Jede Woche spreche ich mit Dir darüber,
Wie Du Dein Leben grundlegend bewusster positiv gestalten kannst,
Auch wenn die Umstände und Vorbedingungen nicht unbedingt so prickelnd sind.
Und das Ganze machen wir auf der Basis von Persönlichkeitsentwicklung durch Meditation und Achtsamkeit und der buddhistischen Psychologie.
Wie kannst Du also ein glückliches Leben leben?
Denn das ist meiner Meinung nach überhaupt kein Zufall.
Und Du kannst das auch und ich bin hier,
Um Dir das zu zeigen.
Hallo ihr Lieben,
Herzlich willkommen zu einer neuen Folge von Mindful Minutes und schön,
Dass Du wieder mit dabei bist.
Die heutige Folge ist deswegen für mich so wichtig,
Weil es eine Meditation ist,
Die ich regelmäßig mache.
Ganz oft verpacke ich die noch mit irgendetwas anderem oder mache danach eine Yoga-Praxis oder aber auch noch eine andere Meditation,
Hänge sie hinten dran,
Weil das so eine Basismeditation ist,
Die wir regelmäßig im Leben machen sollten.

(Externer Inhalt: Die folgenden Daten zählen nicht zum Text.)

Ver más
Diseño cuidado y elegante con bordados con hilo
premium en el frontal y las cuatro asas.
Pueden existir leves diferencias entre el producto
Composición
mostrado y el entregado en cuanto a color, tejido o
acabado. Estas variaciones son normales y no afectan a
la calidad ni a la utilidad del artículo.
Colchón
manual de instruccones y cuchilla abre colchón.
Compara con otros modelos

Es ist eine Kombination zwischen Atmung und Fokus und es heißt sowas wie der Raum in Dir.
Denn wie oft haben wir überhaupt keinen Raum in uns und woher kommt es?
Weil wir im Alltag keinen Raum haben.
Wie oft werden wir durch eine Menge Dinge gefordert und abgelenkt,
Sei es,
Dass das jemand tut,
Also eine Person oder irgendeine Sache.
Wie oft ist unser Alltag einfach nur vollgepackt mit To-Do-Listen und Dingen,
Die wir auch noch sonst machen sollen und all das wirkt sich auf uns aus bzw.
Auf unseren Körper.
Wie oft werden wir eingenommen von ständig wiederkehrenden Gedankenkreisen,
Die sich einfach immer nur tagtäglich wiederholen oder eben auch Emotionen.
Ich meine,
Es ist ja auch so,
Wir steigen jeden Morgen wahrscheinlich mit demselben Fuß aus dem Bett raus und steigen oder treten so in diese Welt rein,
Die wir schon kennen.
Und dann kommen auch die Gedanken,
Die wir kennen und die Emotionen,
Die wir kennen.
Und ganz oft ist unser Alltag einfach nur voll.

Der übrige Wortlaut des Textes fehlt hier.